Of all the lines in the entries below, give again exactly those starting at the line containing "Elérhetőségek" and ending at the line containing "Magyar Nemzeti Levéltár", both ends included, and no others.

Stored data entries:
========================================

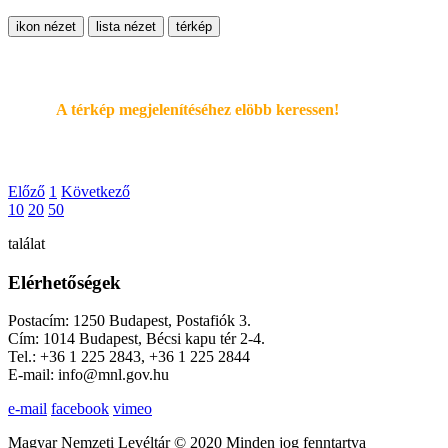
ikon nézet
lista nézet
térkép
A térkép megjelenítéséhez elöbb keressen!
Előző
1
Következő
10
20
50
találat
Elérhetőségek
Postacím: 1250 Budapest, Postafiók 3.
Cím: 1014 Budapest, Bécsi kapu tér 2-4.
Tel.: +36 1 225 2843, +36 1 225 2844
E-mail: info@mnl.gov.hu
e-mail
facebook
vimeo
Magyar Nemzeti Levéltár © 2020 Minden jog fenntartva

========================================

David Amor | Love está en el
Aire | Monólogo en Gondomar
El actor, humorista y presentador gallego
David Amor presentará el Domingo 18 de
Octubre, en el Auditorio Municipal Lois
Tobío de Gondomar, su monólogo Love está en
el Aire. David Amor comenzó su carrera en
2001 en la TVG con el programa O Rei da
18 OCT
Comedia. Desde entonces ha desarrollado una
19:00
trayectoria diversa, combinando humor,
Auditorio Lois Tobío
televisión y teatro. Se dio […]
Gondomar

========================================

> Answer for the task:
Elérhetőségek
Postacím: 1250 Budapest, Postafiók 3.
Cím: 1014 Budapest, Bécsi kapu tér 2-4.
Tel.: +36 1 225 2843, +36 1 225 2844
E-mail: info@mnl.gov.hu
e-mail
facebook
vimeo
Magyar Nemzeti Levéltár © 2020 Minden jog fenntartva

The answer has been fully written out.